Em um vídeo lançado na segunda-feira, Khalid Batarfi disse que a decisão de Trump era "uma declaração de uma nova guerra entre judeus e cruzados" e todos os muçulmanos tinham o dever de "liberar" a cidade sagrada, informou o grupo de monitoramento da SITE Intelligence. "Nenhum muçulmano tem o direito de ceder a Jerusalém, não importa o que aconteça", disse Batarfi, um dos principais comandantes do poderoso grupo de Iêmen.
"Somente um traidor desistiria ou o entregaria". "Deixe-os (muçulmanos) subir e atacar os judeus e os americanos em todos os lugares", disse ele, no vídeo de 18 minutos intitulado "Nosso dever para a nossa Jerusalém".
A decisão dos EUA de reconhecer Jerusalém [Al-Quds] desencadeou protestos em todo o mundo muçulmano e foi criticada por aliados dos EUA.
No vídeo, o Batarfi denunciou os protestos dos aliados dos EUA como não genuínos e "nada além de pó jogado nos olhos". "A maior responsabilidade reside nos muçulmanos na América e nos países ocidentais", afirmou.
"Os muçulmanos dentro da terra ocupada devem matar todos os judeus, executando-os ou apunhalando-os, ou usando contra eles qualquer arma no seu alcance, bem como queimando suas casas".
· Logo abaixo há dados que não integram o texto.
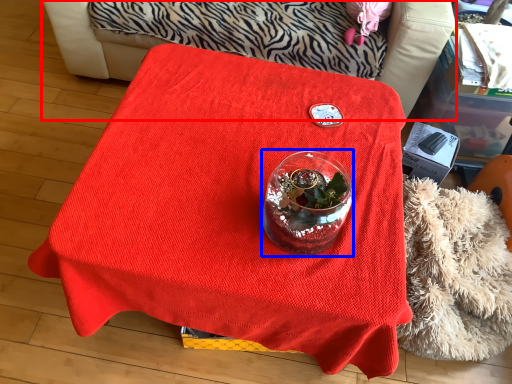 Question: Which object is further to the camera taking this photo, furniture (highlighted by a red box) or glass vase (highlighted by a blue box)?

Choices:
 (A) furniture
 (B) glass vase

Answer: (A) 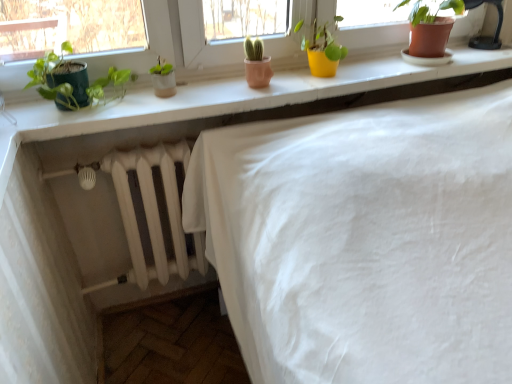 At what (x,y) coordinates should I click in order to perform the action: click on vacant space to the right of green matte pot at left, acting as the 3th houseplant starting from the right. Please return your answer as a coordinate pair (x, y). This screenshot has width=512, height=384. Looking at the image, I should click on (164, 99). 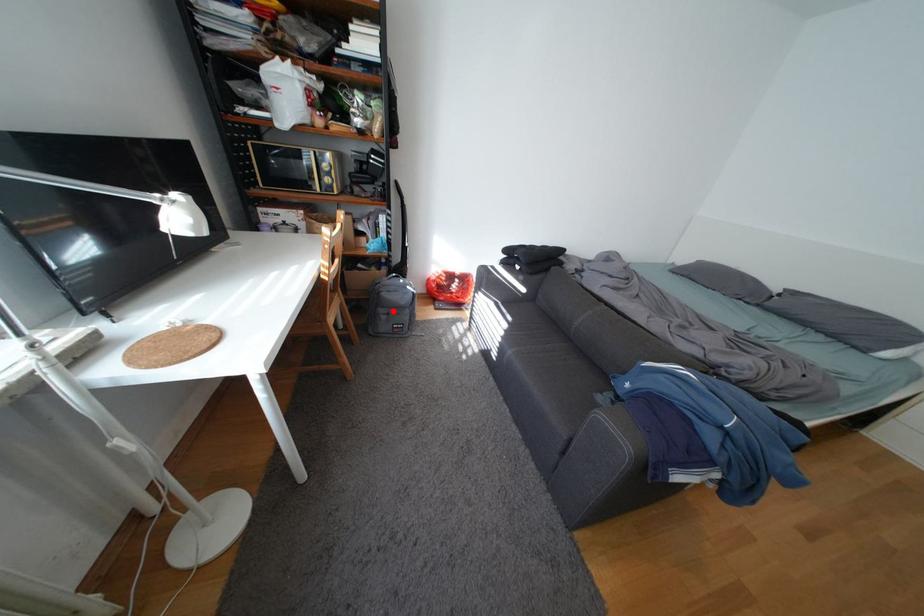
O Batarfi é um alto personagem de al-Qaeda na Península Arábica (AQAP), descrito pelos EUA como o ramo mais perigoso da rede mundial de terrorismo. O grupo abduziu estrangeiro e assumiu a responsabilidade pelo mortal ataque de 2015 em Paris à revista satírica francesa Charlie Hebdo, que matou 12 pessoas, por motivo da publicação de caricaturas do Profeta Muhammad (P.E.C.E). Os Estados Unidos intensificaram seus ataques aéreos contra a AQAP desde que Trump assumiu o cargo em janeiro.